Step 6: Grab other FFMPEG dependencies

Based on your FFMPEG configuration, you may need different libraries. I opted to grab as many as I could from apt in order to simplify, but you may find you need to search for others. My configuration is based on the general-purpose static build recommended by Emby devs, and called for the following libraries and packages to be installed:

# apt install libvpx4 frei0r-plugins-dev libgnutls28-dev libass-dev libmp3lame-dev libopencore-amrnb-dev libopencore-amrwb-dev libopenjpeg-dev libopus-dev librtmp-dev libsoxr-dev libspeex-dev libtheora-dev libvo-amrwbenc-dev libvorbis-dev libvpx-dev libwebp-dev libx264-dev libx265-dev libxvidcore-dev

Later on, during the configure stage, you may find you need more or less of these libraries.

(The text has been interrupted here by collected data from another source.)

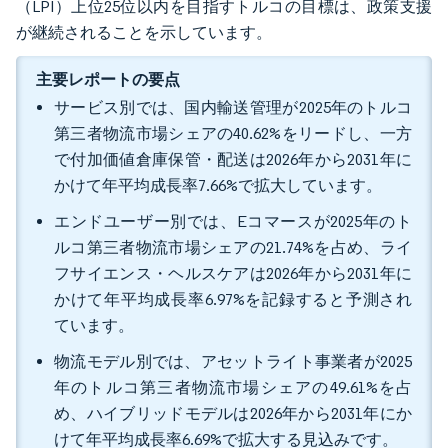
（LPI）上位25位以内を目指すトルコの目標は、政策支援
が継続されることを示しています。
主要レポートの要点
サービス別では、国内輸送管理が2025年のトルコ
第三者物流市場シェアの40.62%をリードし、一方
で付加価値倉庫保管・配送は2026年から2031年に
かけて年平均成長率7.66%で拡大しています。
エンドユーザー別では、Eコマースが2025年のト
ルコ第三者物流市場シェアの21.74%を占め、ライ
フサイエンス・ヘルスケアは2026年から2031年に
かけて年平均成長率6.97%を記録すると予測され
ています。
物流モデル別では、アセットライト事業者が2025
年のトルコ第三者物流市場シェアの49.61%を占
め、ハイブリッドモデルは2026年から2031年にか
けて年平均成長率6.69%で拡大する見込みです。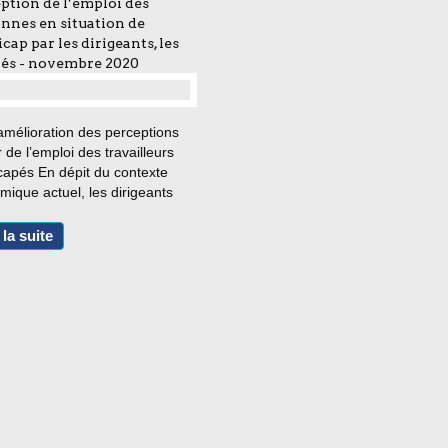
ption de l’emploi des
nnes en situation de
cap par les dirigeants, les
iés - novembre 2020
…
amélioration des perceptions
 de l’emploi des travailleurs
capés En dépit du contexte
ique actuel, les dirigeants
lus enclins qu’en 2018 et 2019
aucher des personnes en
 la suite
tion de handicap. 62%moins 9
 en un an...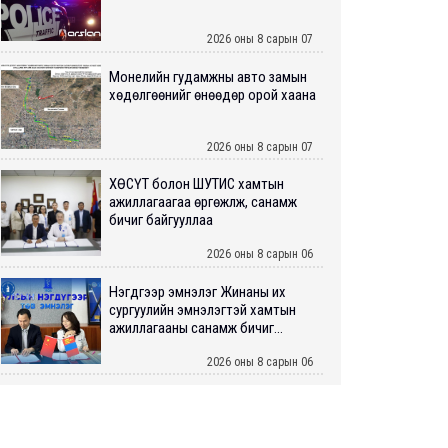
2026 оны 8 сарын 07
Монелийн гудамжны авто замын
хөдөлгөөнийг өнөөдөр орой хаана
2026 оны 8 сарын 07
ХӨСҮТ болон ШУТИС хамтын
ажиллагаагаа өргөжүүлж, санамж
бичиг байгууллаа
2026 оны 8 сарын 06
Нэгдүгээр эмнэлэг Жинаны их
сургуулийн эмнэлэгтэй хамтын
ажиллагааны санамж бичиг...
2026 оны 8 сарын 06
Нийслэлийн ИТХ-аар “Сэлбэ
ухаалаг хот”, агаарын бохирдол
зэрэг асуудлыг хэлэлцэж ...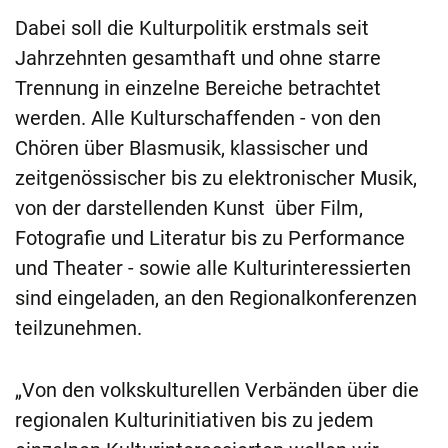
Dabei soll die Kulturpolitik erstmals seit
Jahrzehnten gesamthaft und ohne starre
Trennung in einzelne Bereiche betrachtet
werden. Alle Kulturschaffenden - von den
Chören über Blasmusik, klassischer und
zeitgenössischer bis zu elektronischer Musik,
von der darstellenden Kunst über Film,
Fotografie und Literatur bis zu Performance
und Theater - sowie alle Kulturinteressierten
sind eingeladen, an den Regionalkonferenzen
teilzunehmen.
„Von den volkskulturellen Verbänden über die
regionalen Kulturinitiativen bis zu jedem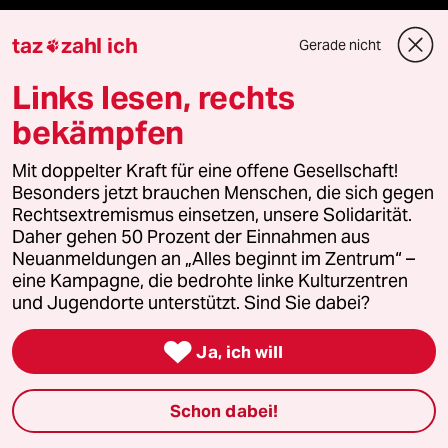
taz lab Infobrief
taz
zahl ich
Gerade nicht

Links lesen, rechts
Veranstaltungen
bekämpfen
Mit doppelter Kraft für eine offene Gesellschaft!
Demnächst
Besonders jetzt brauchen Menschen, die sich gegen
Rechtsextremismus einsetzen, unsere Solidarität.
Vor Ort
Daher gehen 50 Prozent der Einnahmen aus
Neuanmeldungen an „Alles beginnt im Zentrum“ –
Live im Stream
eine Kampagne, die bedrohte linke Kulturzentren
und Jugendorte unterstützt. Sind Sie dabei?
Vergangene

Ja, ich will
taz lab 2027
Schon dabei!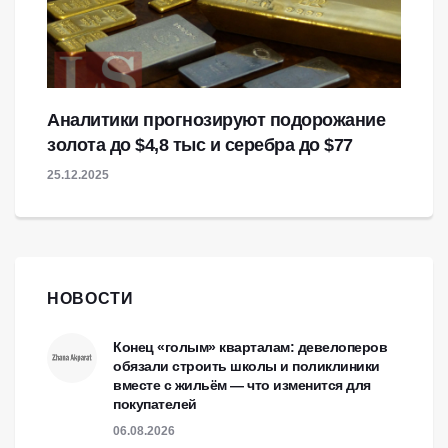
Аналитики прогнозируют подорожание
золота до $4,8 тыс и серебра до $77
25.12.2025
НОВОСТИ
Конец «голым» кварталам: девелоперов
обязали строить школы и поликлиники
вместе с жильём — что изменится для
покупателей
06.08.2026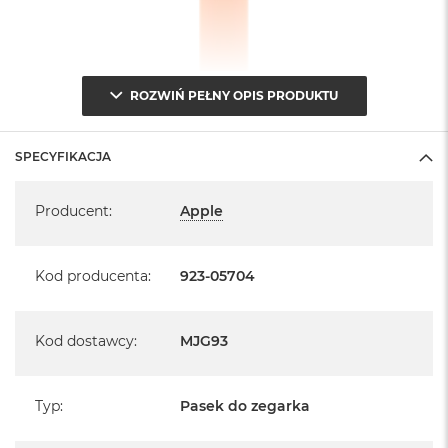
ROZWIŃ PEŁNY OPIS PRODUKTU
SPECYFIKACJA
Specyfikacja
Producent
:
Apple
Kod producenta
:
923-05704
Kod dostawcy
:
MJG93
Typ
:
Pasek do zegarka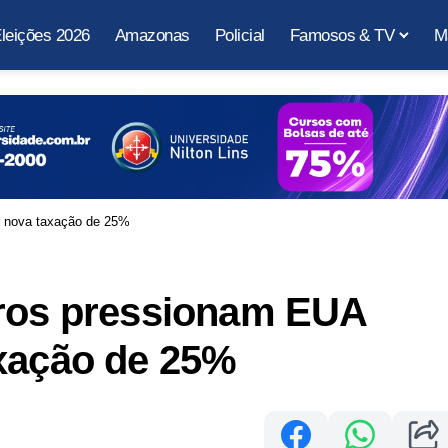
leições 2026
Amazonas
Policial
Famosos & TV
M
r nova taxação de 25%
iros pressionam EUA
axação de 25%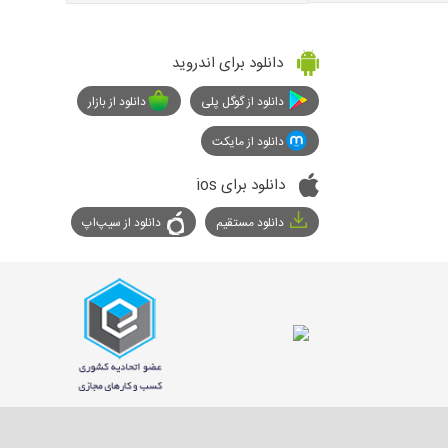
دانلود برای اندروید
دانلود از گوگل پلی
دانلود از بازار
دانلود از مایکت
دانلود برای ios
دانلود مستقیم
دانلود از سیپ‌اپ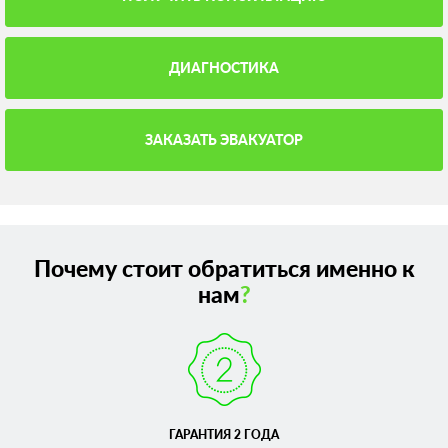
ДИАГНОСТИКА
ЗАКАЗАТЬ ЭВАКУАТОР
Почему стоит обратиться именно к
нам
?
ГАРАНТИЯ 2 ГОДА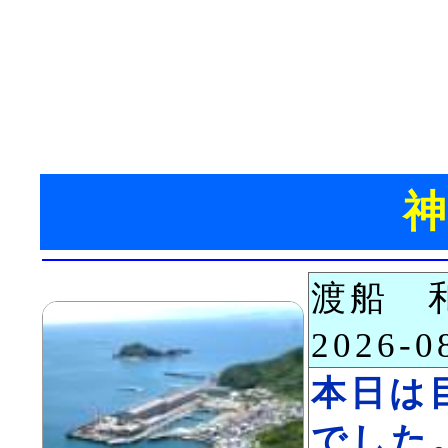
渡船 
2026-
本日は
でした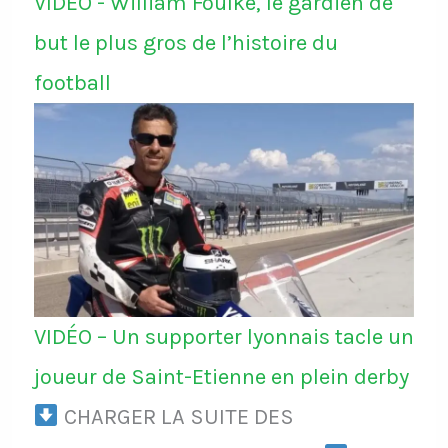
VIDÉO - William Foulke, le gardien de
but le plus gros de l’histoire du
football
VIDÉO – Un supporter lyonnais tacle un
joueur de Saint-Etienne en plein derby
CHARGER LA SUITE DES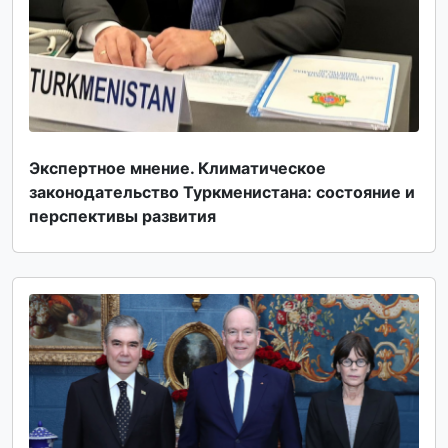
Экспертное мнение. Климатическое
законодательство Туркменистана: состояние и
перспективы развития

Step 7: Get and Build FFMPEG

Download ffmpeg from git and select your desired branch. I chose 3.1, since 3.2.2 had issues with Emby (based on a flaw in ffmpeg):

# cd ~/development
# git clone https://git.ffmpeg.org/ffmpeg.git
# cd ffmpeg

View and select a remote branch

# git branch -a
# git checkout release/3.3

Now, let`s configure our ffmpeg build

# mkdir ../ffmpegbuild
# cd ../ffmpegbuild
# ../ffmpeg/configure \
                        --enable-nonfree --disable-shared --enable-nvenc --enable-cuda --enable-cuvid --enable-libnpp --extra-cflags=-Ilocal/include --enable-gpl --enable-version3 --disable-debug --disable-ffplay --disable-indev=sndio --disable-outdev=sndio --enable-fontconfig --enable-frei0r --enable-gnutls --enable-gray --enable-libass --enable-libfreetype --enable-libfribidi --enable-libmp3lame --enable-libopencore-amrnb --enable-libopencore-amrwb --enable-libopenjpeg --enable-libopus --enable-librtmp --enable-libsoxr --enable-libspeex --enable-libtheora --enable-libvo-amrwbenc --enable-libvorbis --enable-libvpx --enable-libwebp --enable-libx264 --enable-libx265 --enable-libxvid --extra-cflags=-I/usr/local/cuda/include --extra-ldflags=-L/usr/local/cuda/lib64

The last line tells ffmpeg where to find the cuda libraries it needs from the CUDA SDK installed earlier. If all looks good, let’s build it:

# make -j 8

Note: the -j flag tells the compiler how many cores to use, so you can omit it (it screwed up a Python build I ran recently) or change it to the number of cores you want to use

That’s it! Take FFMPEG for a spin - try some encodes and see how fast it goes. If it works, let’s install it! If it doesn’t, take a look at the error and start your troubleshooting there.

# make install

Impressions

The Good

I told Emby to use the system-installed ffmpeg and to use NVENC for transcoding. I was immediately blown away at how fast the transcoded video stream started, and how quickly it proceeded. I had a 23Mbit source file that I forced to transcode to 1Mbit, and later at 21Mbit. According to my benchmarks, the 21Mbit transcode of a 23Mbit source was giving me about 112 fps. More than fast enough - in fact, if I can get the quality higher with a slower transcode, I’d be happy, because…

The Bad

Frankly, the NVENC encoded video looks much worse than the original. Even when it was transcoding to 21Mbit, it had a lot of compression artifacts, and the beautiful grain of the source was entirely lost. It was apparent on my top-end 4k TV and on my low end 1080p LCD.

Ultimately, transcoding was unwatchable before, so this is definitely an improvement. I will work with the Emby devs to see if there’s a way to pass a quality setting to NVENC so it more closely matches the source material.

Update June 2017

I had to run through these steps again, but with the more recent 381.22 Nvida Drivers - everything worked great.